The Mortal Storm, 1940

During a dinner party to celebrate the occasion of Professor Roth’s (Frank Morgan) 60th birthday, news of Adolf Hitler’s ascension to the position of German chancellor at the Roth home is met with fervent excitement by his stepsons Otto (Robert Stack) and Erich (William T. Orr), and his daughter’s suitor Fritz Marberg (Robert Young) who believe that the new leader holds the key to restore the lost greatness of the German nation, and with tempered ambivalence by Professor Roth – a euphemistically called “non-Aryan” intellectual – and his protégé, a veterinary student named Martin Breitner (James Stewart) who disagree with Hitler’s policies of racial segregation, unilateralism, and warmongering. From this opening premise, Frank Borzage sets the poignant, defiant, and socially incisive tone for the inevitable tragedy and ruin that befall the Roth family as the remote Alpine town near the Austrian border becomes increasingly seduced by the sense of empowerment and solidarity provided by the Nazi movement…and with it, its oppressively (and destructively) isolationist, xenophobic, and militarist policies.
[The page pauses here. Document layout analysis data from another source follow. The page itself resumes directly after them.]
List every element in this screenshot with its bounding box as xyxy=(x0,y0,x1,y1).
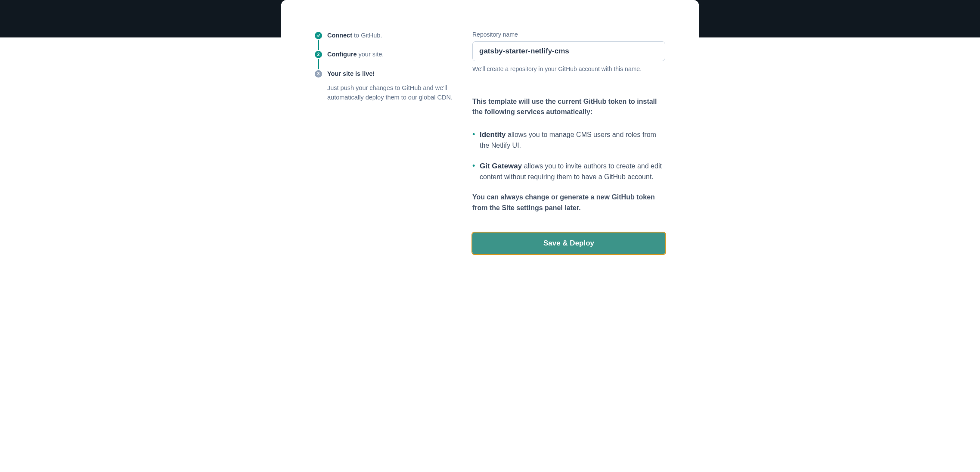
save-deploy-button[interactable]: Save & Deploy xyxy=(472,233,665,254)
steps-column: Connect to GitHub. 2 Configure your site… xyxy=(315,31,457,254)
setup-card: Connect to GitHub. 2 Configure your site… xyxy=(281,0,699,280)
step-configure-label: Configure your site. xyxy=(327,50,384,59)
step-connect: Connect to GitHub. xyxy=(315,31,457,40)
service-item-git-gateway: Git Gateway allows you to invite authors… xyxy=(472,161,665,183)
service-desc: allows you to manage CMS users and roles… xyxy=(480,131,656,149)
step-live: 3 Your site is live! xyxy=(315,69,457,78)
step-helper-text: Just push your changes to GitHub and we'… xyxy=(327,83,457,102)
service-name: Identity xyxy=(480,130,506,139)
repo-name-label: Repository name xyxy=(472,31,665,38)
step-connect-label: Connect to GitHub. xyxy=(327,31,382,40)
step-number-icon: 3 xyxy=(315,70,322,78)
services-list: Identity allows you to manage CMS users … xyxy=(472,129,665,183)
service-name: Git Gateway xyxy=(480,162,522,170)
step-connector xyxy=(318,59,319,69)
step-number-icon: 2 xyxy=(315,51,322,58)
step-live-label: Your site is live! xyxy=(327,69,375,78)
form-column: Repository name We'll create a repositor… xyxy=(472,31,665,254)
step-connector xyxy=(318,40,319,50)
services-intro: This template will use the current GitHu… xyxy=(472,96,665,117)
repo-name-input[interactable] xyxy=(472,41,665,61)
token-footer-note: You can always change or generate a new … xyxy=(472,192,665,214)
step-configure: 2 Configure your site. xyxy=(315,50,457,59)
repo-name-hint: We'll create a repository in your GitHub… xyxy=(472,65,665,72)
check-icon xyxy=(315,32,322,39)
service-item-identity: Identity allows you to manage CMS users … xyxy=(472,129,665,151)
Structured within the melodramatic framework of an ill-fated love affair between Martin and Professor Roth’s daughter Freya (Margaret Sullavan), The Mortal Storm is an elegantly realized, penetrating, and chillingly prescient cautionary tale of socially accepted blind obedience, collective mentality, and narrow-minded self-righteousness: an indelible – and continually relevant – portrait of true compassion and human courage in the face of a prevailing, inhuman tide of intolerance and aggression.